TinyLLM

A Framework for Training and Deploying Language Models at the Edge
Version v0.1
Updated
Author Savitha Viswanadh Kandala
Pramuka Medaranga
Ambuj Varshney
License Apache-2.0

Introduction

Language models exhibit numerous capabilities that are suitable for embedded sensing. As an example, to interact with the end-users, analyse sensor informnation. However, their large parameter sizes impose significant memory and processing requirements for inference. This makes on-device inference challenging for mobile and edge platforms, often necessitating remotely hosted models accessed via network calls. Remote inference, in turn, introduces challenges such as latency, unreliable network connectivity, and also privacy concerns with sharing sensitive sensor data with third-party.

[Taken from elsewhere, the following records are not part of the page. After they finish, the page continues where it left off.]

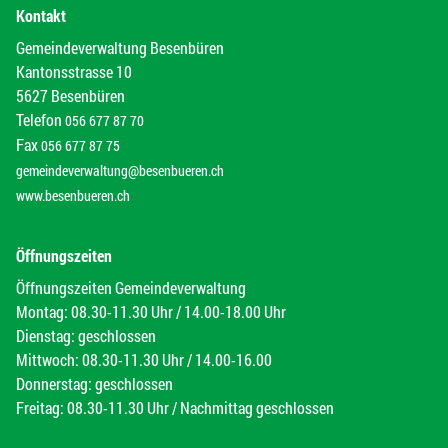
Kontakt
Gemeindeverwaltung Besenbüren
Kantonsstrasse 10
5627 Besenbüren
Telefon
056 677 87 70
Fax
056 677 87 75
gemeindeverwaltung@besenbueren.ch
www.besenbueren.ch
Öffnungszeiten
Öffnungszeiten Gemeindeverwaltung
Montag: 08.30-11.30 Uhr / 14.00-18.00 Uhr
Dienstag: geschlossen
Mittwoch: 08.30-11.30 Uhr / 14.00-16.00
Donnerstag: geschlossen
Freitag: 08.30-11.30 Uhr / Nachmittag geschlossen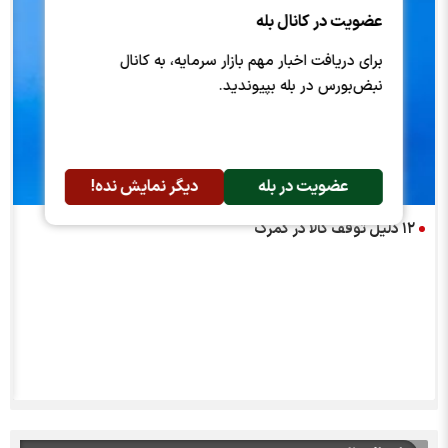
عضویت در کانال بله
برای دریافت اخبار مهم بازار سرمایه، به کانال
نبض‌بورس در بله بپیوندید.
عضویت در بله
دیگر نمایش نده!
۱۲ دلیل توقف کالا در گمرک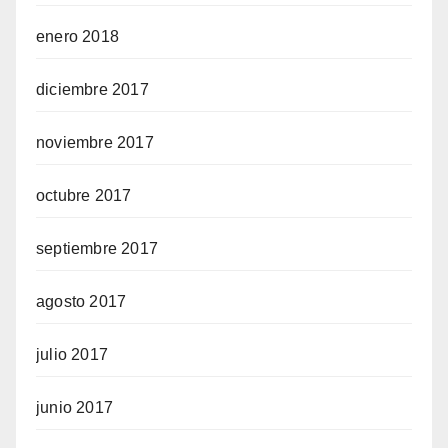
enero 2018
diciembre 2017
noviembre 2017
octubre 2017
septiembre 2017
agosto 2017
julio 2017
junio 2017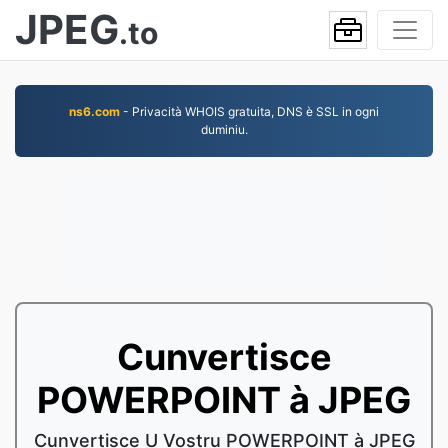
JPEG
.to
ns6.com
- Privacità WHOIS gratuita, DNS è SSL in ogni
duminiu.
Cunvertisce
POWERPOINT à JPEG
Cunvertisce U Vostru POWERPOINT à JPEG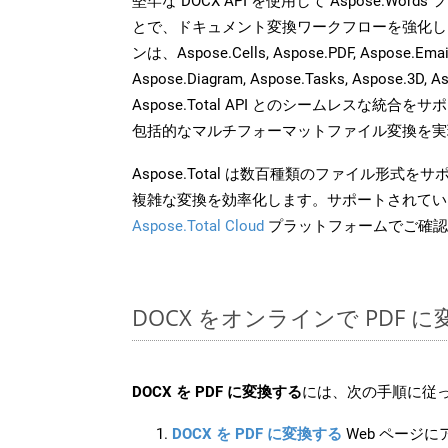
堅牢な DOCX API を使用して Aspose.Word
とで、ドキュメント変換ワークフローを強化し
ンは、Aspose.Cells, Aspose.PDF, Aspose.Email,
Aspose.Diagram, Aspose.Tasks, Aspose.3
Aspose.Total API とのシームレスな統
包括的なマルチフォーマットファイル変換を実
Aspose.Total は数百種類のファイル形式
複雑な変換を効率化します。サポートされてい
Aspose.Total Cloud
プラットフォームでご確認
DOCX をオンラインで PDF
DOCX を PDF に変換する
には、次の手順に従っ
DOCX を PDF に変換する
Web ページ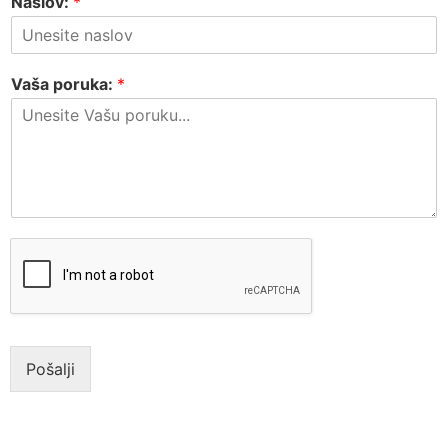
Naslov:
*
Vaša poruka:
*
Pošalji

We hypothesize that when trained with carefully curated datasets and fine-tuned appropriately, language models (30–120M parameters) achieve comparable accuracy to larger models while remaining feasible for deployment on the most resource-constrained edge platforms. To this end, we present a framework that enables training such foundational models, offering both high token generation rates and accuracy. Furthermore, the framework simplifies the deployment of these tiny language models at the edge.

Language Models on Edge Devices offer numerous capabilities for embedded sensing. They enable interaction with devices, analysis of sensor data, localization of robots, and much more. TinyLLM simplifies the training and deployment of these tiny models!

Overview

TinyLLM: You provide data, and TinyLLM generates a custom-trained tiny language model tailored for your embedded sensing application. TinyLLM also simplifies their deployment on resource-constrained platform!

TinyLLM offers the following functionality to the end-users:

1.Dataset Preparation: Users can prepare their own sensing datasets for model pre-training. The framework provides tools to preprocess the data and convert it into a format suitable for pre-training.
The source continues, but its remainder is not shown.